Data Mining: Determining Gender
I recently had a talk with a person about collecting demographics from the web. He brought up some very good points and it was a nice conversation. One of the things that I keep going back to in my head days later is how he felt that a 33% accuracy rate on determining gender was terrible. Perhaps I wasn't clear enough about the fact that it was strictly from Twitter. I think I did mention that though.
Here's the deal folks. Getting demographic information from data mining the internet is a very weak game. Don't expect to be able to add up your findings for male/female (or even by location, etc.) and get 100%. That's plain silly and impossible. This guy was talked as if 70% was common. On the internet? Hardly. I actually do not know a good number to shoot for, but as I continue my research and build Social Harvest I will know what that is.
I believe 33% for Twitter to be very good. Of course Facebook is going to allow a greater deal of accuracy, I'm assuming 100% since Facebook actually asks for gender upon registration and displays with the basic info for each user. On the other hand, Twitter doesn't ask for gender. Additionally, you can set your name to whatever you like.
So the problem is that many times you'll have company accounts with no name. That's just the most basic example of why you can never have 100% or even 70% accuracy. If you want to expand it beyond Twitter and look at comments on blogs...You can quickly see that your success rate is going to go down the tubes real quick.
Now, my question is this: Why do all the social media monitoring services such as Radian6, Sysomos, etc. give you results that add up to 100% for gender? They're flat out lying to you.
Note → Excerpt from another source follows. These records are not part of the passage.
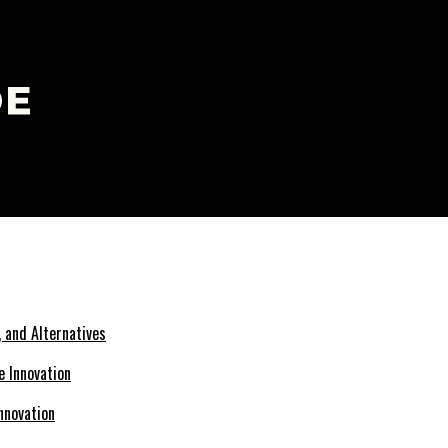
 and Alternatives
nnovation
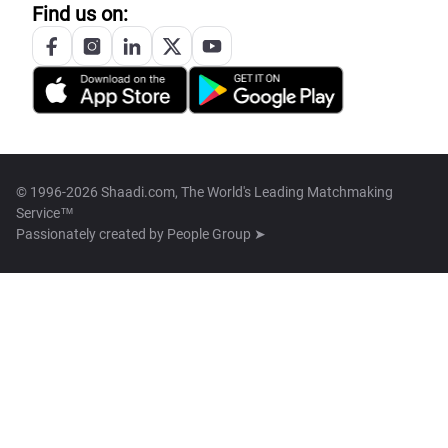
Find us on:
© 1996-2026 Shaadi.com, The World's Leading Matchmaking
Service™
Passionately created by
People Group ➤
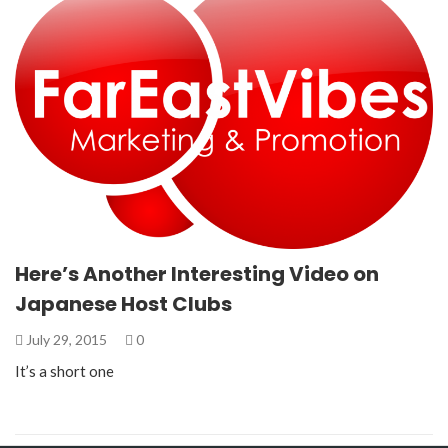
Here’s Another Interesting Video on
Japanese Host Clubs
July 29, 2015
0
It’s a short one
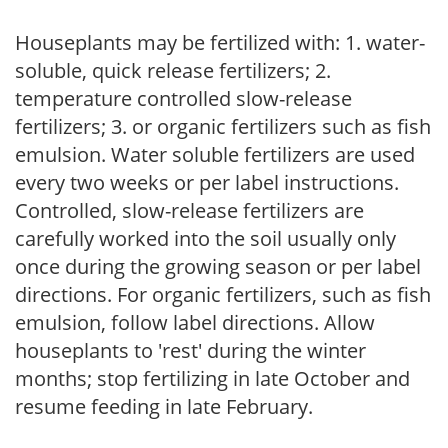
Houseplants may be fertilized with: 1. water-
soluble, quick release fertilizers; 2.
temperature controlled slow-release
fertilizers; 3. or organic fertilizers such as fish
emulsion. Water soluble fertilizers are used
every two weeks or per label instructions.
Controlled, slow-release fertilizers are
carefully worked into the soil usually only
once during the growing season or per label
directions. For organic fertilizers, such as fish
emulsion, follow label directions. Allow
houseplants to 'rest' during the winter
months; stop fertilizing in late October and
resume feeding in late February.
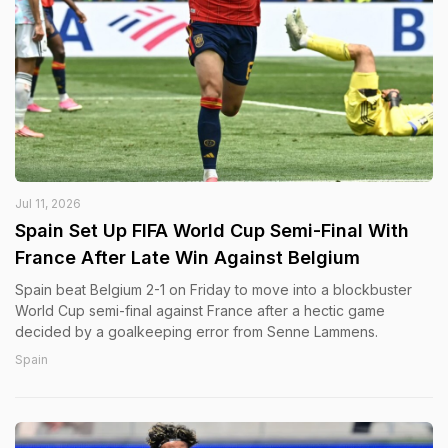
Jul 11, 2026
Spain Set Up FIFA World Cup Semi-Final With
France After Late Win Against Belgium
Spain beat Belgium 2-1 on Friday to move into a blockbuster
World Cup semi-final against France after a hectic game
decided by a goalkeeping error from Senne Lammens.
Spain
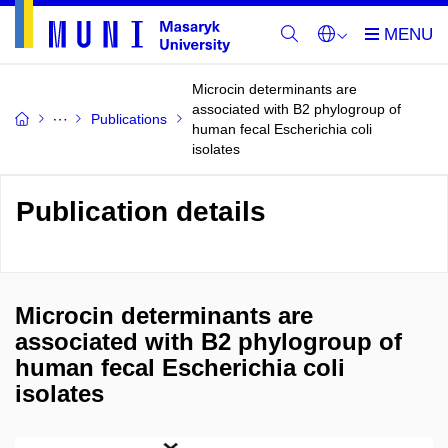
Microcin determinants are
associated with B2 phylogroup of
Publications
human fecal Escherichia coli
isolates
Publication details
Microcin determinants are
associated with B2 phylogroup of
human fecal Escherichia coli
isolates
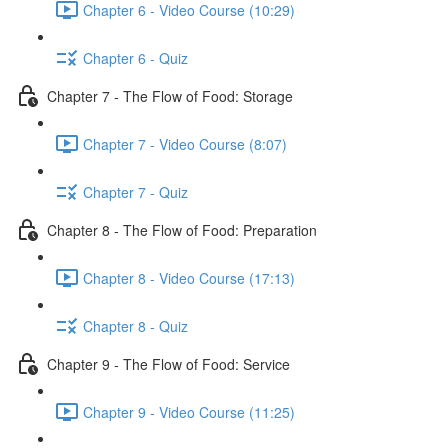
Chapter 6 - Video Course (10:29)
Chapter 6 - Quiz
Chapter 7 - The Flow of Food: Storage
Chapter 7 - Video Course (8:07)
Chapter 7 - Quiz
Chapter 8 - The Flow of Food: Preparation
Chapter 8 - Video Course (17:13)
Chapter 8 - Quiz
Chapter 9 - The Flow of Food: Service
Chapter 9 - Video Course (11:25)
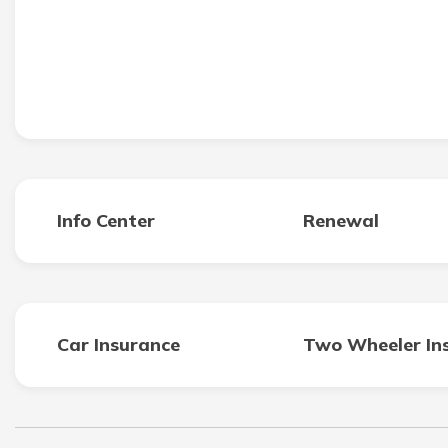
Info Center
Renewal
Car Insurance
Two Wheeler In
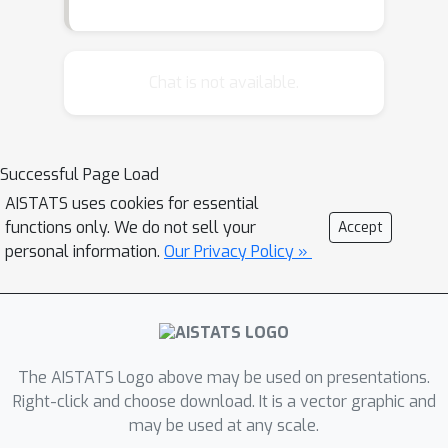
Chat is not available.
Successful Page Load
AISTATS uses cookies for essential
functions only. We do not sell your
Accept
personal information.
Our Privacy Policy »
The AISTATS Logo above may be used on presentations.
Right-click and choose download. It is a vector graphic and
may be used at any scale.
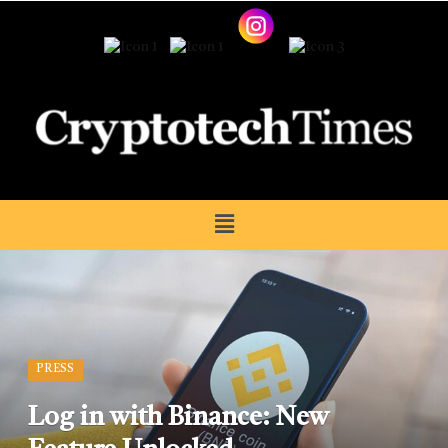
PRESS
Log in with Binance: New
Talking to a friend a while ago he didn't realize this at first. He said, "I don't know, but somehow they just know. Maybe they pay extra for that." ... No, sorry. So I quickly went into the Sysomos demo and pointed out from the very first page of results where a tweet from a user marked as male was actually female. That or they had gender re-assignment and that tool really did know something we didn't!
Why do they do this? My theory is they are afraid to tell customers that they don't know. There's gray areas out there and it's my belief that we should be aware of them...Because by randomly choosing male or female, we're actually skewing the results. It's far better to say, "of the 300 we know about, this many are male..." than it is to simply lie about it. People are trying to target ads based on this data and it's horrible to knowingly be inaccurate. There's always a margin of error and that's a different story.
So how do we determine gender? Well, I can't exactly spill all the beans...But there's actually some very, very good ways to do so. I'll give you a hint. There's some free databases available to you out there from big brother. When I say big brother, I mean the US government. That said, here's the obvious challenge. People named "Pat" and "Sam" are going to also be gray areas just as much as people on Twitter who do not give a first name. You have to put them in the uncertain category as well. It's unfortunate, but you have to.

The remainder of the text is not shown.